Because VVF is socially crippling and emotionally challenging, it’s most important to me to have this successfully repaired in one surgery, even if this compromises my future suitability for metoidioplasty. This experience has been eye opening: I just want to have my excellent health back and void normally again—sitting would be just fine, thanks! However, I’m not happy about being forced into these difficult decisions by the circumstances. Someone’s slip of the hand could radically affect my choices for further SRS! It’s very distressing.

At the same time, I have to keep everything in perspective. There is a very good chance that the surgical repair will work. I will need to put up with being largely housebound throughout April and then again in May, when I will have both a Foley and suprapubic catheter in post-operatively for 2-4 weeks. By June though I should be in the final stretch of healing. I’m hoping that I’ll be able to go swimming in the lazy days of July.

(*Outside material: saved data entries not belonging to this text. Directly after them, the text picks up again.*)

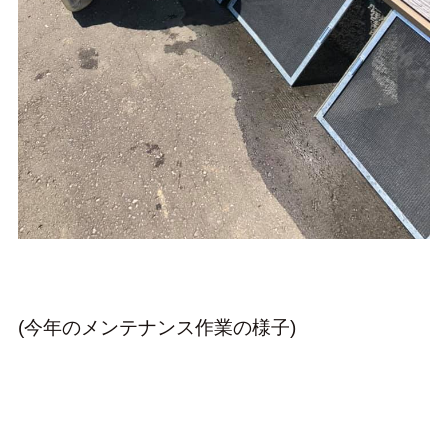
(今年のメンテナンス作業の様子)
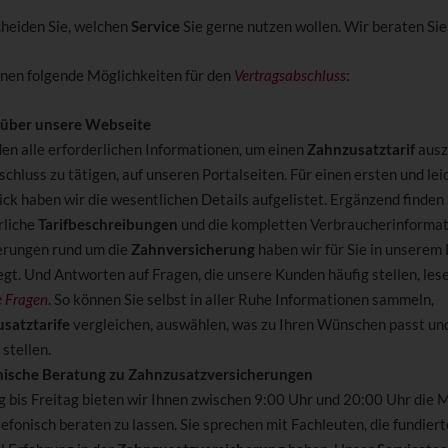
cheiden Sie, welchen
Service
Sie gerne nutzen wollen. Wir beraten Sie
hnen folgende Möglichkeiten für den
Vertragsabschluss
:
 über unsere Webseite
den alle erforderlichen Informationen, um einen
Zahnzusatztarif
ausz
chluss zu tätigen, auf unseren Portalseiten. Für einen ersten und lei
ick haben wir die wesentlichen Details aufgelistet. Ergänzend finden 
rliche
Tarifbeschreibungen
und die kompletten Verbraucherinformat
erungen rund um die
Zahnversicherung
haben wir für Sie in unserem
egt. Und Antworten auf Fragen, die unsere Kunden häufig stellen, lese
e Fragen
. So können Sie selbst in aller Ruhe Informationen sammeln,
satztarife
vergleichen, auswählen, was zu Ihren Wünschen passt und
stellen.
nische Beratung zu Zahnzusatzversicherungen
 bis Freitag bieten wir Ihnen zwischen 9:00 Uhr und 20:00 Uhr die M
lefonisch beraten zu lassen. Sie sprechen mit Fachleuten, die fundier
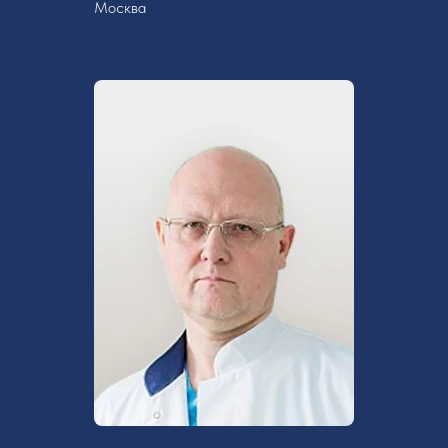
Москва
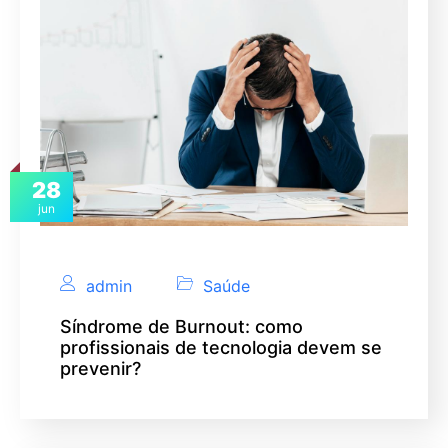
28
jun
admin
Saúde
Síndrome de Burnout: como
profissionais de tecnologia devem se
prevenir?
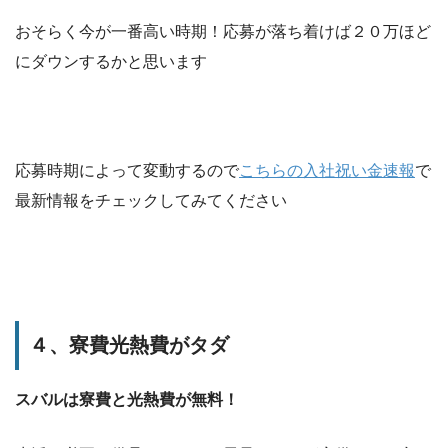
おそらく今が一番高い時期！応募が落ち着けば２０万ほど
にダウンするかと思います
応募時期によって変動するので
こちらの入社祝い金速報
で
最新情報をチェックしてみてください
４、寮費光熱費がタダ
スバルは寮費と光熱費が無料！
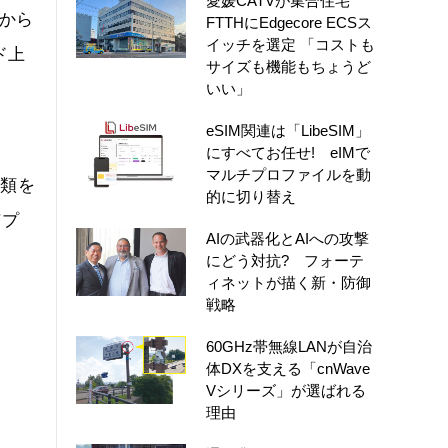
愛媛CATVが集合住宅
器から
FTTHにEdgecore ECSス
イッチを選定 「コストも
ド上
サイズも機能もちょうど
いい」
eSIM関連は「LibeSIM」
にすべてお任せ! eIMで
マルチプロファイルを動
種類を
的に切り替え
有プ
AIの武器化とAIへの攻撃
にどう対抗? フォーテ
ィネットが描く新・防御
戦略
60GHz帯無線LANが自治
体DXを支える「cnWave
Vシリーズ」が選ばれる
理由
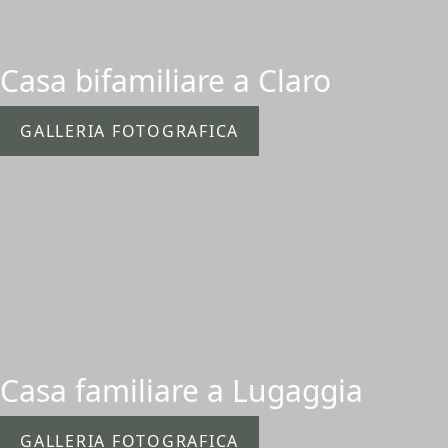
Casa bifamiliare a Claro
GALLERIA FOTOGRAFICA
Casa familiare a Lugaggia
GALLERIA FOTOGRAFICA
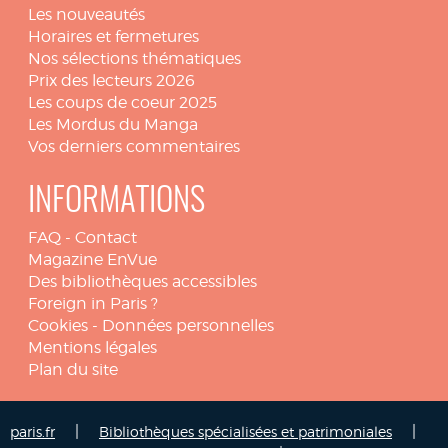
Les nouveautés
Horaires et fermetures
Nos sélections thématiques
Prix des lecteurs 2026
Les coups de coeur 2025
Les Mordus du Manga
Vos derniers commentaires
INFORMATIONS
FAQ
-
Contact
Magazine EnVue
Des bibliothèques accessibles
Foreign in Paris ?
Cookies
-
Données personnelles
Mentions légales
Plan du site
|
|
paris.fr
Bibliothèques spécialisées et patrimoniales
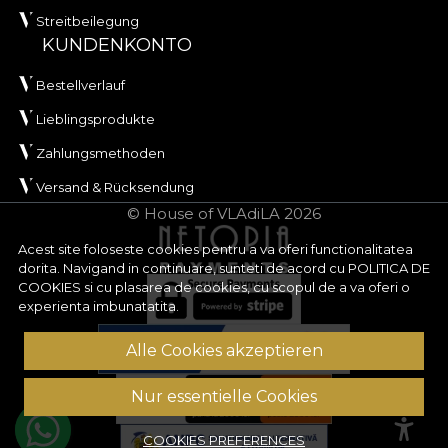
Streitbeilegung
KUNDENKONTO
Bestellverlauf
Lieblingsprodukte
Zahlungsmethoden
Versand & Rücksendung
© House of VLAdiLA 2026
Acest site foloseste cookies pentru a va oferi functionalitatea
dorita. Navigand in continuare, sunteti de acord cu
POLITICA DE
COOKIES
si cu plasarea de cookies, cu scopul de a va oferi o
experienta imbunatatita.
Alle Cookies akzeptieren
Nur essentielle Cookies
COOKIES PREFERENCES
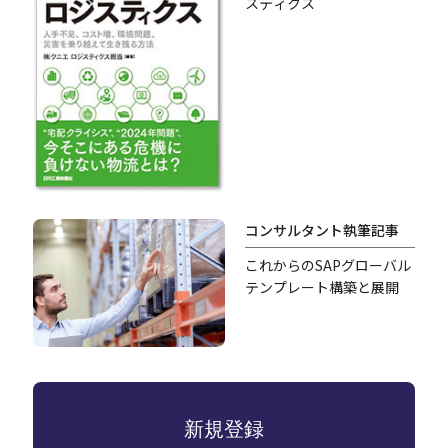
スティクス
コンサルタント執筆記事
これからのSAPグローバル
テンプレート構築と展開
新規登録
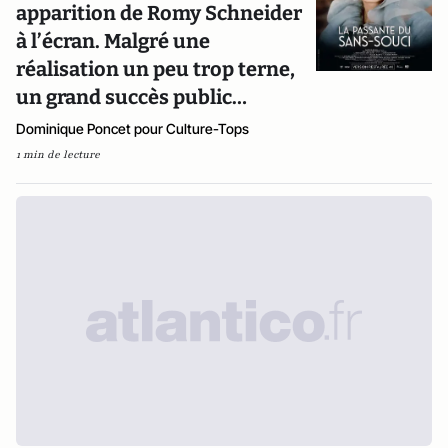
apparition de Romy Schneider
à l’écran. Malgré une
réalisation un peu trop terne,
un grand succès public…
Dominique Poncet pour Culture-Tops
1 min de lecture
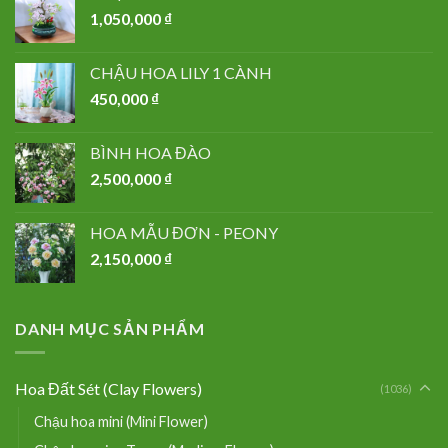
1,050,000
₫
CHẬU HOA LILY 1 CÀNH
450,000
₫
BÌNH HOA ĐÀO
2,500,000
₫
HOA MẪU ĐƠN - PEONY
2,150,000
₫
DANH MỤC SẢN PHẨM
Hoa Đất Sét (Clay Flowers)
(1036)
Chậu hoa mini (Mini Flower)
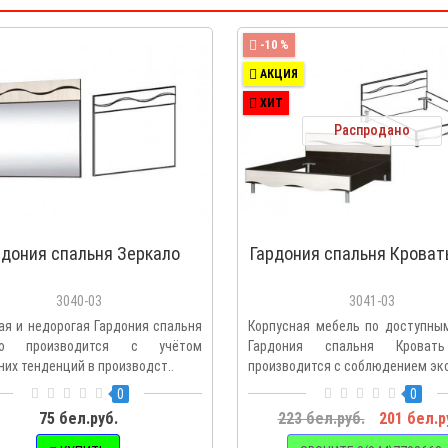
-10 %
АКЦИЯ
ХИТ
Распродано
рдония спальня Зеркало
Гардония спальня Кроват
3040-03
3041-03
ая и недорогая Гардония спальня
Корпусная мебель по доступны
ло производится с учётом
Гардония спальня Кроват
них тенденций в производст..
производится с соблюдением эко
0
0
75 бел.руб.
223 бел.руб.
201 бел.р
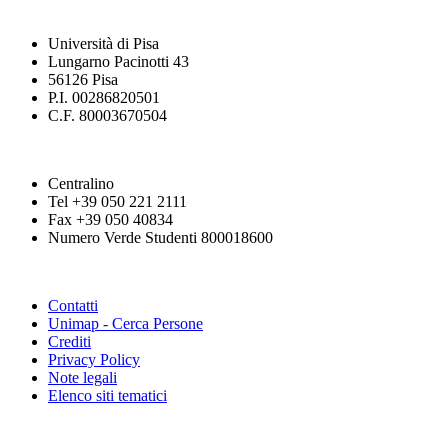
Università di Pisa
Lungarno Pacinotti 43
56126 Pisa
P.I. 00286820501
C.F. 80003670504
Centralino
Tel +39 050 221 2111
Fax +39 050 40834
Numero Verde Studenti 800018600
Contatti
Unimap - Cerca Persone
Crediti
Privacy Policy
Note legali
Elenco siti tematici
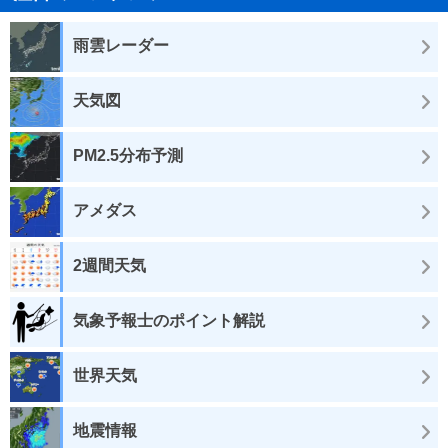
雨雲レーダー
天気図
PM2.5分布予測
アメダス
2週間天気
気象予報士のポイント解説
世界天気
地震情報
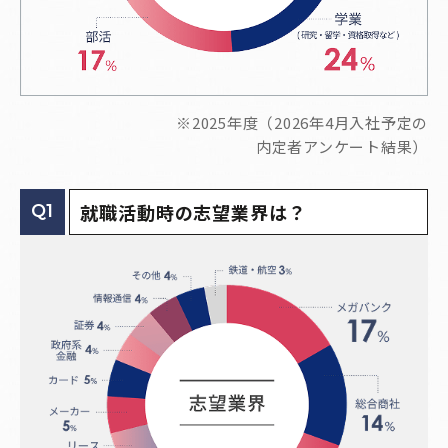
※2025年度（2026年4月入社予定の
内定者アンケート結果）
就職活動時の志望業界は？
Q1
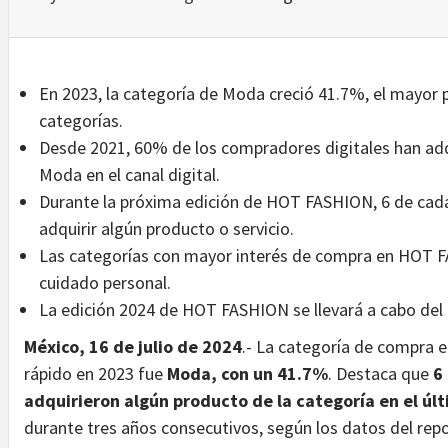
En 2023, la categoría de Moda creció 41.7%, el mayor
categorías.
Desde 2021, 60% de los compradores digitales han adq
Moda en el canal digital.
Durante la próxima edición de HOT FASHION, 6 de cad
adquirir algún producto o servicio.
Las categorías con mayor interés de compra en HOT F
cuidado personal.
La edición 2024 de HOT FASHION se llevará a cabo del 
México, 16 de julio de 2024
.- La categoría de compra 
rápido en 2023 fue
Moda, con un 41.7%
. Destaca que
6
adquirieron algún producto de la categoría en el úl
durante tres años consecutivos, según los datos del rep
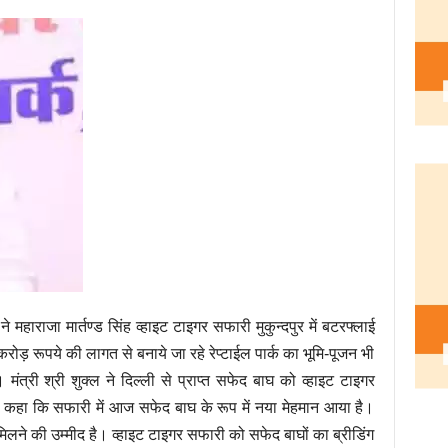
ने महाराजा मार्तण्ड सिंह व्हाइट टाइगर सफारी मुकुन्दपुर में बटरफ्लाई
 करोड़ रूपये की लागत से बनाये जा रहे रेप्टाईल पार्क का भूमि-पूजन भी
। मंत्री श्री शुक्ल ने दिल्ली से प्राप्त सफेद बाघ को व्हाइट टाइगर
ल ने कहा कि सफारी में आज सफेद बाघ के रूप में नया मेहमान आया है।
मिलने की उम्मीद है। व्हाइट टाइगर सफारी को सफेद बाघों का ब्रीडिंग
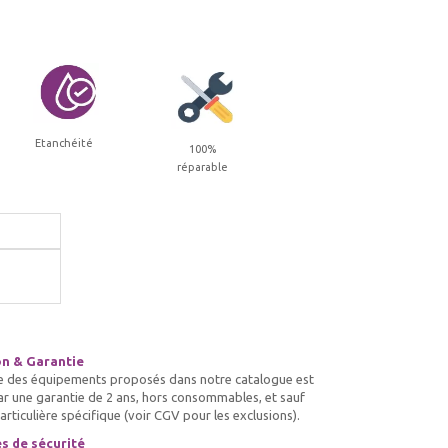
Etanchéité
100%
réparable
on & Garantie
e des équipements proposés dans notre catalogue est
ar une garantie de 2 ans, hors consommables, et sauf
rticulière spécifique (voir CGV pour les exclusions).
s de sécurité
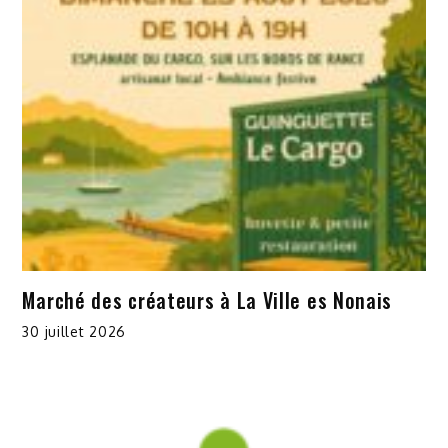
Marché des créateurs à La Ville es Nonais
30 juillet 2026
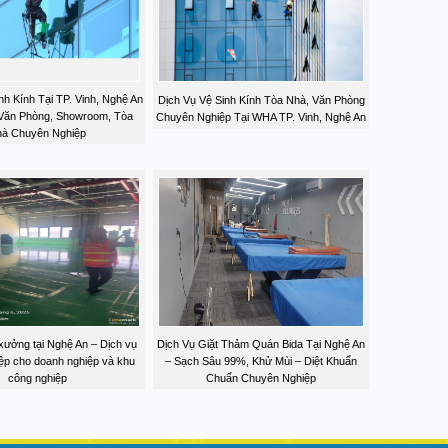
nh Kính Tại TP. Vinh, Nghệ An
Dịch Vụ Vệ Sinh Kính Tòa Nhà, Văn Phòng
 Văn Phòng, Showroom, Tòa
Chuyên Nghiệp Tại WHA TP. Vinh, Nghệ An
à Chuyên Nghiệp
xưởng tại Nghệ An – Dịch vụ
Dịch Vụ Giặt Thảm Quán Bida Tại Nghệ An
ệp cho doanh nghiệp và khu
– Sạch Sâu 99%, Khử Mùi – Diệt Khuẩn
công nghiệp
Chuẩn Chuyên Nghiệp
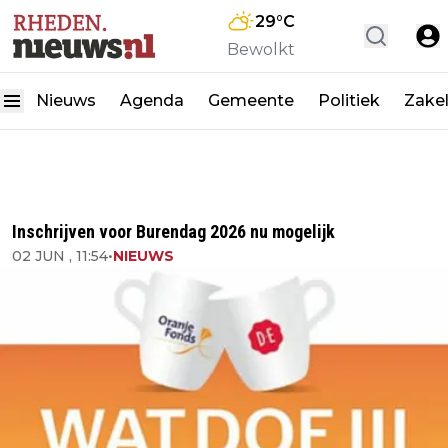
29
°C
Bewolkt
Nieuws
Agenda
Gemeente
Politiek
Zakel
Inschrijven voor Burendag 2026 nu mogelijk
02 JUN , 11:54
•
NIEUWS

My Advice to Pre-Hysto Trans Men

So, that’s my hysterectomy story so far! The risk of VVF is real, but I don’t think it should dissuade trans men from going through with a hysterectomy. My advice to hysto-questioning and pre-hysto guys is to have a serious discussion with the gynecologist about VVF. Because it presents challenges regarding total incontinence and the men’s room, and more importantly, the devastating potential to negatively impact future SRS choices, VVF needs to be viewed as a risk with particular relevance to trans male health. Developing a VVF is a risk of apparently less than 2%, but my guess is that less than 2% of gynecologists realize what this complication can really mean to a trans man.